Transparency: Customers Demand It – Can Data Centers Provide It?
DCIM tools and software provide colocation customers with much-needed transparency and visibility into data center assets.
August 20, 2015
Byron Miller is the Senior Vice President of Operations at FORTRUST.
Knowledge is power. As a colocation customer, can you imagine having real-time information on the power, cooling, and relative humidity being supplied to your IT assets available 24/7 on your mobile device? Plus, what if there were a way to verify whether or not your SLAs are being fulfilled?
We are in a sea of change in the colocation data center industry. Real-time visibility is in demand, and the era of transparency is upon us.

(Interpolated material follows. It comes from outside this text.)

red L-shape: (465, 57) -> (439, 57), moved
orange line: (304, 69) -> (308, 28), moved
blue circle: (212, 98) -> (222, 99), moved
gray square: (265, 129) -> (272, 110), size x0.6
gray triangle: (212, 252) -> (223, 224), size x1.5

A data center partnership requires a lot of trust. Clients trust that they will receive the amount of power they need, the network connection and uptime they paid for, a well-maintained facility without risk from disasters, and a building supplied with equipment that will cool and power effectively, while also being monitored and maintained by a trained and attentive staff.

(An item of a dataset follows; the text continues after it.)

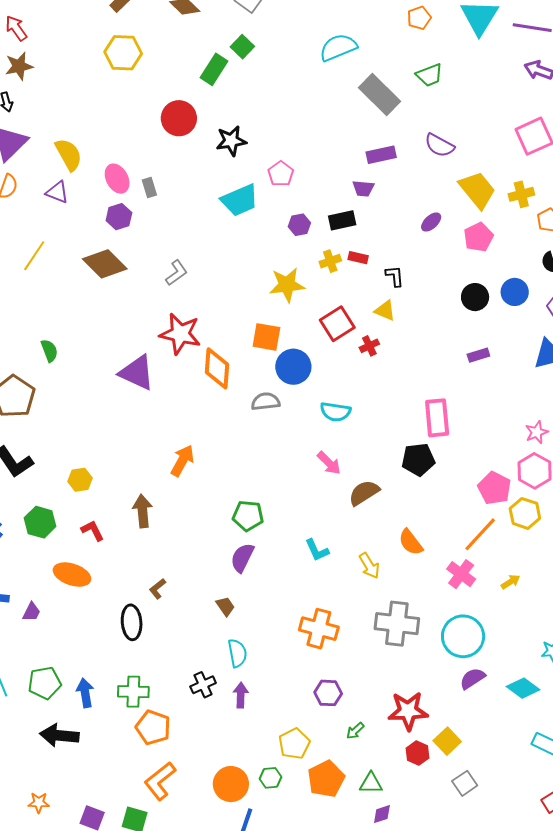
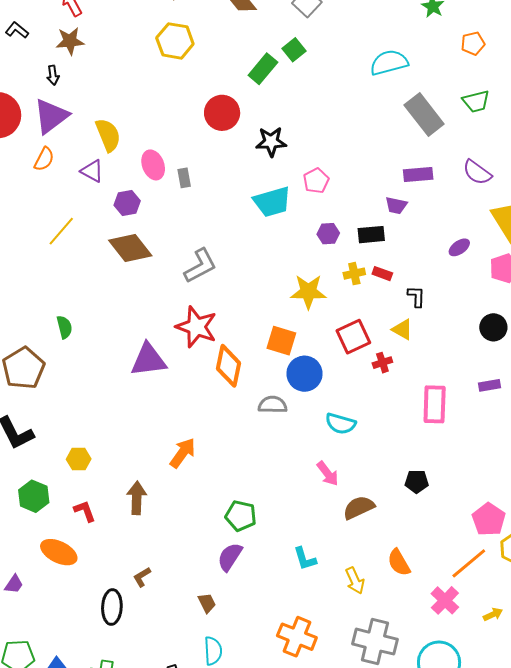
purple hexagon: (119, 217) -> (127, 203), moved
gray L-shape: (177, 273) -> (200, 266), size x1.4
purple triangle: (137, 373) -> (148, 360), turned -39
pink rectangle: (437, 418) -> (435, 404), moved
black pentagon: (418, 460) -> (417, 481), size x0.7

Without a metric or tool to check whether these SLAs are being met, they become promises a customer trusts their data center is fulfilling. A customer will only know otherwise when something goes wrong.
When a customer needs to add more power and learns there is no more power available, this leaves a colocation customer between a rock and a hard place. Or worse, clients pay for power they don’t need, costing their business thousands and taking power away from other data center clients. In other cases, servers might overheat and damage equipment, but without visibility into a monitoring system no one knows until the situation becomes dire and costly.
Unless colocation customers plan to work next to equipment and monitor all of these variables 24 hours a day, they will never know.
However, this is changing. With the advent of Data Center Infrastructure Management (DCIM), new customer-friendly tools are emerging that give colocation clients complete visibility and transparency. These tools are incredibly convenient and offer efficient management for data center staff.
Colocation customers can see whether their SLAs are being met, as well as access real-time data about their colocated environment. They can also trend data on their colocated environment regarding power usage, temperature, and relative humidity. The alternative to this would be manually taking readings for a single point in time.
Data center managers can ensure clients receive the precise amount of services they need and have paid for, allowing them to better manage and allocate resources.
There is a finite amount of power and cooling in any data center – incorrectly allocating resources can be an egregious error. DCIM systems make assessing when to expand, when to add more capacity, and when to employ cooling to areas of the data center very straightforward. Monitoring tools allow for intricate review of the data center, revealing potential issues before they progress.
With all of the incredible benefits, why don’t all data centers have DCIM tools?
Two reasons: Implementing a DCIM is costly, particularly for a legacy data center; each data center is different and there is no “one-size-fits-all” solution. For a data center to take on the cost of implementing a DCIM system may simply not be a financial possibility.
Recently at AFCOM, a room full of roughly 100 data center professionals were asked to raise their hands if they had implemented DCIM. One-third of the hands went up.
There are DCIM tools and DCIM software available on the market, but options are limited and it is difficult to find a solution because no two data centers are alike. The amount of data points that need to be monitored vary from one data center to the next. For example, at FORTRUST, we monitor close to 100,000 data points throughout our data center infrastructure.
Some data centers can’t do branch circuit monitoring at the circuit breaker level, so they can’t track on an individual circuit level — making power utilization monitoring difficult. The problem with many DCIM tools is that they are not easily customizable by the end user. This has left DCIM developers scrambling to create a solution and fill the gap in the marketplace.
After researching and testing out multiple Building Management Systems (BMS) and DCIM tools, I found that none worked for our facility. We finally found a system that would allow user-friendly customization for our specific needs without needing translators, black boxes or incurring additional cost from the manufacturer to customize. From that DCIM system we created our own tool, giving colocation customers 24-hour real-time access to an in-depth view of their colocated data center environment via web login.
If your data center doesn’t offer a similar tool or isn’t operating a DCIM system, it is time to ask if this will change in the future. In the interest of transparency and data center management, DCIM and customer login monitoring tools are the wave of the future. Be sure your provider is on board.